Когда поели и напились, один из рыбаков спросил:

— Про что же с учителем московским беседовал?

— Про латынь-язык, — ответил Шубный.

— Это что же такое?

— Был такой древний народ — латыняне. Вот их язык, — сказал Михайло.

— А одного русского для наук уж не хватает?

— Народов-то много, и у каждого наука, а латынь — общий для наук язык.

— А-а-а. Вон как. И ты, стало быть, латынь-язык превзойти хочешь?

— Без него в учении вперед идти нельзя.

— Ты же еще дале хочешь пройти?

— На половине пути не останавливаться.

— Ага.

Разговаривавший с Михайлой рыжебородый куростровец погладил бороду и, вздохнув, добавил:

— Так.

Михайлу Ломоносова хорошо знали во всей округе. И когда он с усердием начал заниматься учением, об этом было немало толков. Многие одобряли, кое-кто с сомнением покачивал головой. «Для чего мужику науки? Вроде не особо уж нужны, не видать, чтобы правды или добра от них для крестьянства могло прибыть, зачем мужику в них входить? Ежели другой кто занимается — пусть». Находились и такие, которые, покачивая головой, говорили, что, занявшись чужим делом, Михайло и от своих вон отстает, друзей да приятелей оставляет. «Так-то Михайло или кто другой, — говорили они, — в науках высоко пройдет, а потом, с высоты, сверху вниз на своих смотреть станет: мы, мол, учены и больше вам не ровня».

Рыжебородый рыбак, задававший сейчас Михайле вопросы, и был из тех, кто не одобрял его:

— Одинокое и гордое дело наука, в сторону от мужика она ведет.
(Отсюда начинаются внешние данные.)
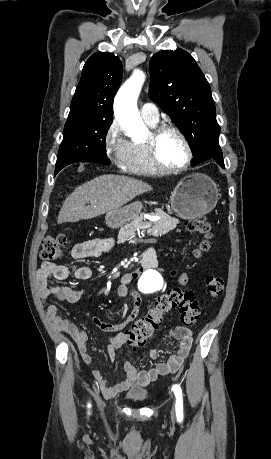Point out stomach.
<instances>
[{
    "instance_id": "obj_1",
    "label": "stomach",
    "mask_w": 271,
    "mask_h": 459,
    "mask_svg": "<svg viewBox=\"0 0 271 459\" xmlns=\"http://www.w3.org/2000/svg\"><path fill=\"white\" fill-rule=\"evenodd\" d=\"M218 188L205 174H192L183 178L172 192L171 208L179 218L194 220L212 212L219 198ZM141 212L140 204H130L114 212H108L106 222L111 224H127L135 220Z\"/></svg>"
}]
</instances>
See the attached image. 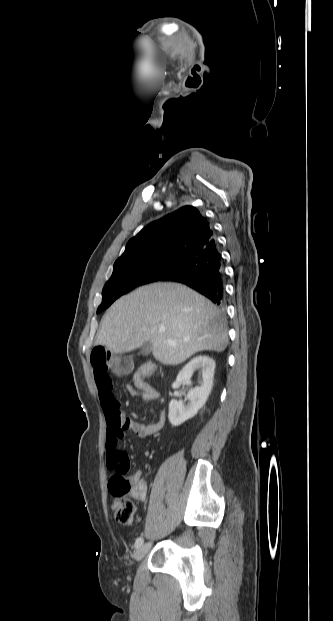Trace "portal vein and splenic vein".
<instances>
[{
	"mask_svg": "<svg viewBox=\"0 0 333 621\" xmlns=\"http://www.w3.org/2000/svg\"><path fill=\"white\" fill-rule=\"evenodd\" d=\"M159 331H160V332H164V331H165V328H164V327H160V328H159ZM170 343H172V342H170Z\"/></svg>",
	"mask_w": 333,
	"mask_h": 621,
	"instance_id": "obj_1",
	"label": "portal vein and splenic vein"
}]
</instances>
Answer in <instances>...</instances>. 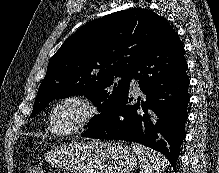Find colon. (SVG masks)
Listing matches in <instances>:
<instances>
[{
	"label": "colon",
	"mask_w": 219,
	"mask_h": 173,
	"mask_svg": "<svg viewBox=\"0 0 219 173\" xmlns=\"http://www.w3.org/2000/svg\"><path fill=\"white\" fill-rule=\"evenodd\" d=\"M27 173H42V170L38 164H33L28 168Z\"/></svg>",
	"instance_id": "1"
}]
</instances>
Вот.

— Сегодня уж мне такое говорили, — сказал Михайло. — Только тот, кто сказал это, мужику враг.

Рыжебородый даже поднялся со своего места.
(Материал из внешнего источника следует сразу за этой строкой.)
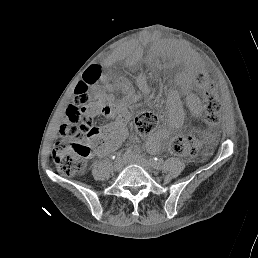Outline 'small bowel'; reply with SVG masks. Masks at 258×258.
Instances as JSON below:
<instances>
[{"label": "small bowel", "instance_id": "c3829d8e", "mask_svg": "<svg viewBox=\"0 0 258 258\" xmlns=\"http://www.w3.org/2000/svg\"><path fill=\"white\" fill-rule=\"evenodd\" d=\"M129 53L124 57L125 62L128 64L134 63L138 60L141 51L137 45H131L128 47ZM193 71H196V67H192ZM97 100L96 104L90 105L85 109L84 119L86 122L90 121L96 116H105L113 118L114 108L109 103L107 97L104 95V89L102 87H96L89 91ZM126 136L125 128L115 125L114 123L108 124L101 129V144L94 149L92 155L97 157H103L117 149L121 141ZM149 146L151 149H156V138L150 140Z\"/></svg>", "mask_w": 258, "mask_h": 258}]
</instances>
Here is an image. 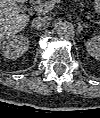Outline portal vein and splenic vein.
Returning <instances> with one entry per match:
<instances>
[{"instance_id": "18ae733b", "label": "portal vein and splenic vein", "mask_w": 100, "mask_h": 118, "mask_svg": "<svg viewBox=\"0 0 100 118\" xmlns=\"http://www.w3.org/2000/svg\"><path fill=\"white\" fill-rule=\"evenodd\" d=\"M56 3H62V0H48L42 5L35 6L34 10L39 14H46L54 8Z\"/></svg>"}]
</instances>
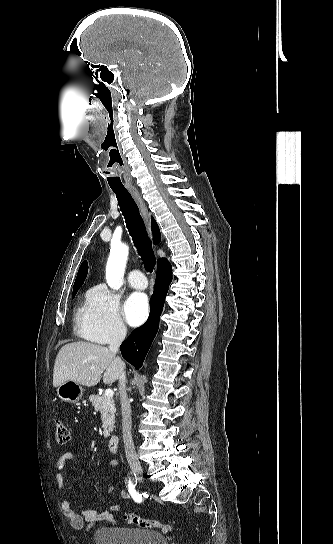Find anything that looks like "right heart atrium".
I'll use <instances>...</instances> for the list:
<instances>
[{
  "instance_id": "right-heart-atrium-1",
  "label": "right heart atrium",
  "mask_w": 333,
  "mask_h": 544,
  "mask_svg": "<svg viewBox=\"0 0 333 544\" xmlns=\"http://www.w3.org/2000/svg\"><path fill=\"white\" fill-rule=\"evenodd\" d=\"M78 324L81 334L98 344L119 342L127 335L119 298L103 286L95 287L88 294Z\"/></svg>"
}]
</instances>
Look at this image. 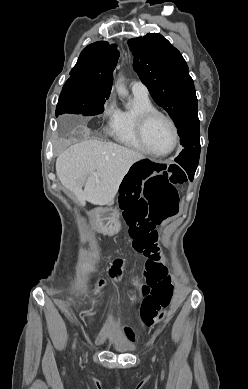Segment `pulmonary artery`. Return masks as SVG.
I'll return each instance as SVG.
<instances>
[{"instance_id":"obj_1","label":"pulmonary artery","mask_w":248,"mask_h":389,"mask_svg":"<svg viewBox=\"0 0 248 389\" xmlns=\"http://www.w3.org/2000/svg\"><path fill=\"white\" fill-rule=\"evenodd\" d=\"M132 93L142 97H148L147 87L140 81H133L131 83Z\"/></svg>"}]
</instances>
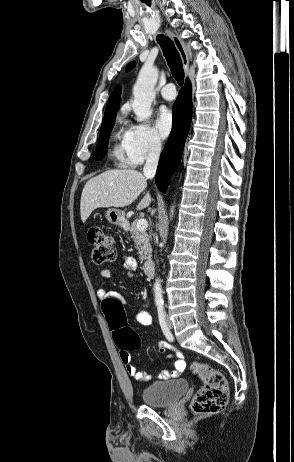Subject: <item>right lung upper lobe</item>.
Listing matches in <instances>:
<instances>
[{
  "label": "right lung upper lobe",
  "mask_w": 294,
  "mask_h": 462,
  "mask_svg": "<svg viewBox=\"0 0 294 462\" xmlns=\"http://www.w3.org/2000/svg\"><path fill=\"white\" fill-rule=\"evenodd\" d=\"M120 94H121V88L117 87L113 93L110 95L106 110H105V115L104 117L110 116V115H116V112L119 109V103H120Z\"/></svg>",
  "instance_id": "right-lung-upper-lobe-1"
}]
</instances>
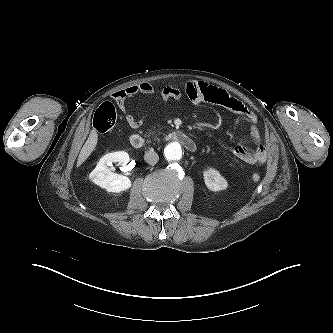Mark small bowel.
<instances>
[{"instance_id":"1","label":"small bowel","mask_w":333,"mask_h":333,"mask_svg":"<svg viewBox=\"0 0 333 333\" xmlns=\"http://www.w3.org/2000/svg\"><path fill=\"white\" fill-rule=\"evenodd\" d=\"M139 94L155 96L162 102L170 99L180 100L186 96L193 103H212L230 110L249 122L250 136L257 145L255 149L238 145L233 148V154L250 165H261L267 161L268 152L266 146L261 141L255 113L240 100L230 96L224 90L198 81L188 82L184 91L174 86L159 88L150 83H140L119 90L112 94V99L126 113L125 121L132 129L139 128L144 122V116L135 117L128 113L127 109L129 99Z\"/></svg>"}]
</instances>
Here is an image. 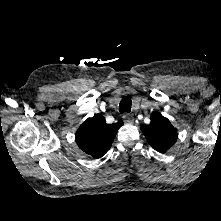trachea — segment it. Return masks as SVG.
Listing matches in <instances>:
<instances>
[{
    "instance_id": "3493384b",
    "label": "trachea",
    "mask_w": 221,
    "mask_h": 221,
    "mask_svg": "<svg viewBox=\"0 0 221 221\" xmlns=\"http://www.w3.org/2000/svg\"><path fill=\"white\" fill-rule=\"evenodd\" d=\"M131 105H132V100L130 97L125 96L123 99L120 101L119 104V111L120 113H128L131 110Z\"/></svg>"
}]
</instances>
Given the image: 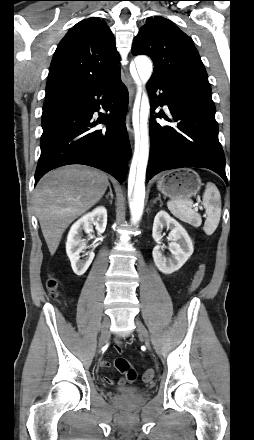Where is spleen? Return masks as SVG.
<instances>
[{
  "instance_id": "3e777b00",
  "label": "spleen",
  "mask_w": 254,
  "mask_h": 440,
  "mask_svg": "<svg viewBox=\"0 0 254 440\" xmlns=\"http://www.w3.org/2000/svg\"><path fill=\"white\" fill-rule=\"evenodd\" d=\"M167 205L170 212L179 220L195 227L201 225V216L192 209V200L174 199L169 201ZM203 206L207 215L203 230L207 235H212L216 230L221 217V196L214 183L208 182L206 185L203 194Z\"/></svg>"
}]
</instances>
— Да ты что? — почти угрожающе сказал он.

Общий смех заглушил его слова.

— Одинокое и гордое дело, — продолжал Михайло. — Так. Вот у меня книги есть: «Арифметика» и «Грамматика»…

— Знаем.

— Слыхали.

— И в той и в другой — наука. А кто пользуется? Все. Люди, много людей. Стало быть, одинокое ли и гордое ли дело?

Рыжебородый не хотел сдаваться:

— Э, брат, это ты не туда гнешь! Люди! Мало ли что люди. Мужику-то, нашему брату, для какой она надобности?

— А мужик не такой же ли человек, как и все?

Рыжебородый даже поперхнулся.

Уже давно внимательно и встревоженно прислушивался к разговору маленький сивый дед. Время от времени он вставлял свои замечания. Когда Михайло произнес последние слова, дед изо всей силы ударил кулаком по бочке. Аж загудело внутри.

— Да как же это так мужик не человек, ежели он самый человек и есть! А?

Наведенные, как струнки, кончики дедовых усов заходили от негодования.

— Не человек! А?

Дед был личностью примечательной. Уже давно за малый рост, но притом громадные усы его прозвали «Сам с перст, усы на семь верст». Однако в глаза так называть его опасались — дед был отчаянная голова.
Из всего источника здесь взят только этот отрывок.